• **What you are asked to do**: For each line of the listing that contains "Affairs", make a copy and return it.
[Records shown — start]
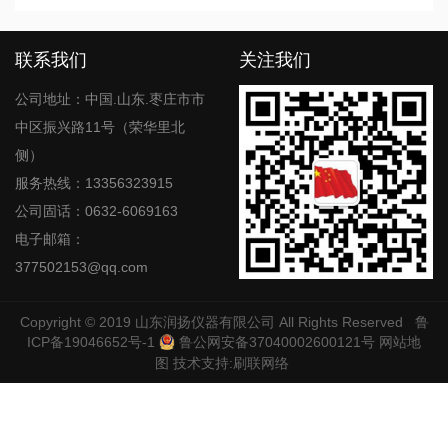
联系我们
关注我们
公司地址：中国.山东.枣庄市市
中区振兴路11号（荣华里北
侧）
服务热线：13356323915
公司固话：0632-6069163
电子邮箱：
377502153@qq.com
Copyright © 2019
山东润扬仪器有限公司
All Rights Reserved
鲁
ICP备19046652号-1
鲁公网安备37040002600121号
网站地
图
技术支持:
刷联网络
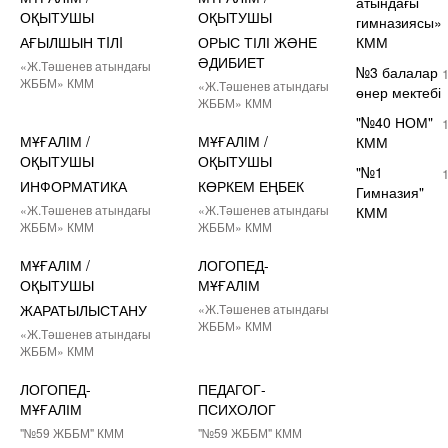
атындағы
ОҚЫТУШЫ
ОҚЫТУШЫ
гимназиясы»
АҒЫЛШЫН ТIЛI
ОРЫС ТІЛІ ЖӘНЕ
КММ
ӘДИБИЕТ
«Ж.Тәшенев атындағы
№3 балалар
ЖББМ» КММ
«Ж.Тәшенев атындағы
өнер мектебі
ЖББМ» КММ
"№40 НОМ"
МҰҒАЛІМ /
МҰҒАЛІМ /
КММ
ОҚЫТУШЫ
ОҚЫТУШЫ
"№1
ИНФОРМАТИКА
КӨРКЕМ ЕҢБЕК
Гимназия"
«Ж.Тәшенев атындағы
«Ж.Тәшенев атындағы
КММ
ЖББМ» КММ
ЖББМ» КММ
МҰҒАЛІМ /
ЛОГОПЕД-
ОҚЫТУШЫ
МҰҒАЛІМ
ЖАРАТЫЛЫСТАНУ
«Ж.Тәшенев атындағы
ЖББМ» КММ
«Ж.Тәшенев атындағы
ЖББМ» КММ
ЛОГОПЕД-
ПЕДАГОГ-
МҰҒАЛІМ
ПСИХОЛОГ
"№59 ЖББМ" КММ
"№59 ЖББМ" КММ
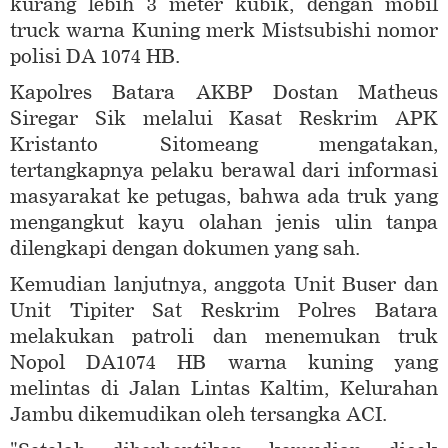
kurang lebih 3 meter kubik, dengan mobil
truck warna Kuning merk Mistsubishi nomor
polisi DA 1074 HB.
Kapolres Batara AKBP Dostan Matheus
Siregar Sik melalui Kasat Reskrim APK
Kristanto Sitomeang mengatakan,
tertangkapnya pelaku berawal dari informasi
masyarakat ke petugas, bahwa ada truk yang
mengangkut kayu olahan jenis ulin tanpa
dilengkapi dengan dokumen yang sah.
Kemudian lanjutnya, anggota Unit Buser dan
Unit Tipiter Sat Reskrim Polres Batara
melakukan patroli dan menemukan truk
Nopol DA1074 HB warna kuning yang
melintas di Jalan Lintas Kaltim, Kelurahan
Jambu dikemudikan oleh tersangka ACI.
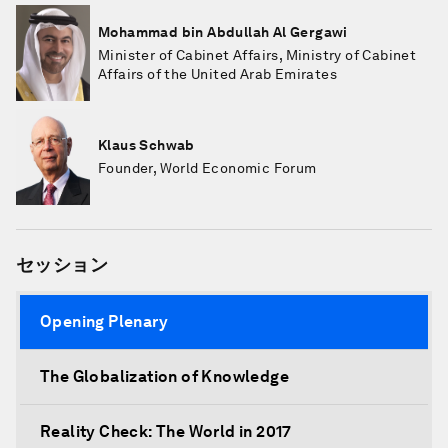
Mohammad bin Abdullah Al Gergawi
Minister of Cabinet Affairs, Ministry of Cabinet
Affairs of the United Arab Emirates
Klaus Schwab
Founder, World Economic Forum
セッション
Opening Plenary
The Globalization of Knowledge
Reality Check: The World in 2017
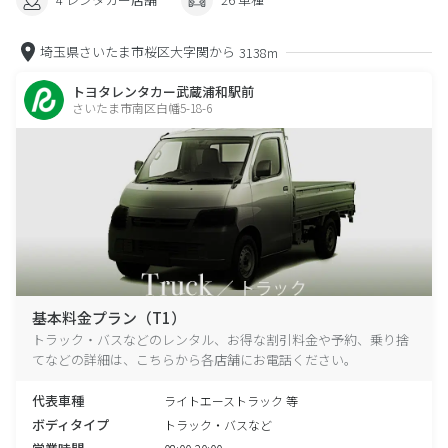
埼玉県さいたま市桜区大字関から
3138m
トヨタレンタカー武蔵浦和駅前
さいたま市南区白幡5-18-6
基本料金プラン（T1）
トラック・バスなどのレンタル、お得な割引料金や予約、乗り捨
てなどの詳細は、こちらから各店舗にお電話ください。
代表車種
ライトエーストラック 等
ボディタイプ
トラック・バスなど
[Records shown — finish]
[Records shown — start]
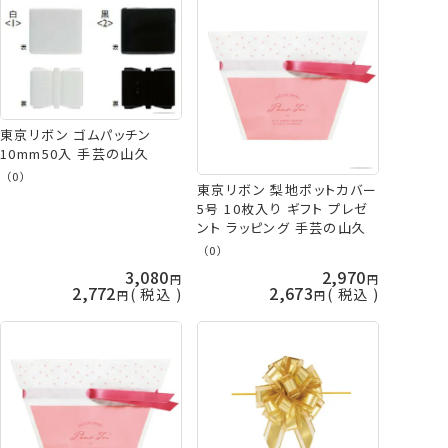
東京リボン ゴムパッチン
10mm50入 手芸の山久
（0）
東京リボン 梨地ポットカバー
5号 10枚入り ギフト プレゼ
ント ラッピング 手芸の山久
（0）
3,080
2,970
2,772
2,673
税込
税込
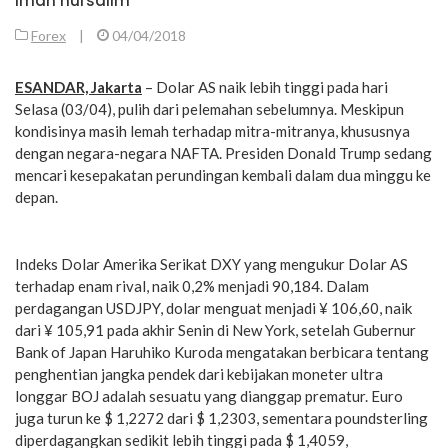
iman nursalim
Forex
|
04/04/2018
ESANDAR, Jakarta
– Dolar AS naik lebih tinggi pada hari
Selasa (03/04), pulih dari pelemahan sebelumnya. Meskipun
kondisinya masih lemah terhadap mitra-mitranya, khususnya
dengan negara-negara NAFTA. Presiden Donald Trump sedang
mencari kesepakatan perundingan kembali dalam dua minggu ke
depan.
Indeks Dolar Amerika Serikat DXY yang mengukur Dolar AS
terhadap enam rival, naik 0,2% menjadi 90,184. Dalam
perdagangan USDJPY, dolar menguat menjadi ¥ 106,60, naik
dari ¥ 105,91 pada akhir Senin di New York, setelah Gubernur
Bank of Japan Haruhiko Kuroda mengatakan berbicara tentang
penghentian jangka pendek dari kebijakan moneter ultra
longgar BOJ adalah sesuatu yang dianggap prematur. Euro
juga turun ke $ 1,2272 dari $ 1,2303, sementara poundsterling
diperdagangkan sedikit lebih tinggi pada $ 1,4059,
[Records shown — finish]
[Records shown — start]
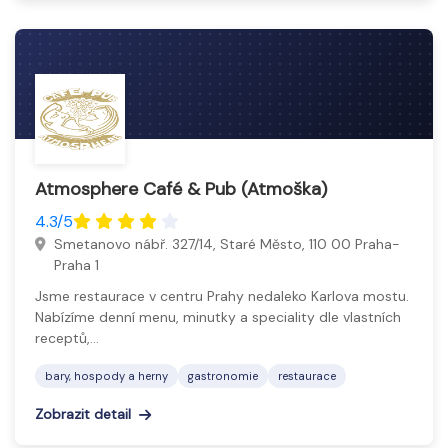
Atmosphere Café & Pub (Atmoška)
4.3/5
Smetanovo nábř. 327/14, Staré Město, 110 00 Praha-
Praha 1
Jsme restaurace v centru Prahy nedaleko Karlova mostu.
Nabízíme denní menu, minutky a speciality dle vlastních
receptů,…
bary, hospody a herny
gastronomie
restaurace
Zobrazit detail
[Records shown — finish]
• **Answer to the problem**:
Minister of Cabinet Affairs, Ministry of Cabinet
Affairs of the United Arab Emirates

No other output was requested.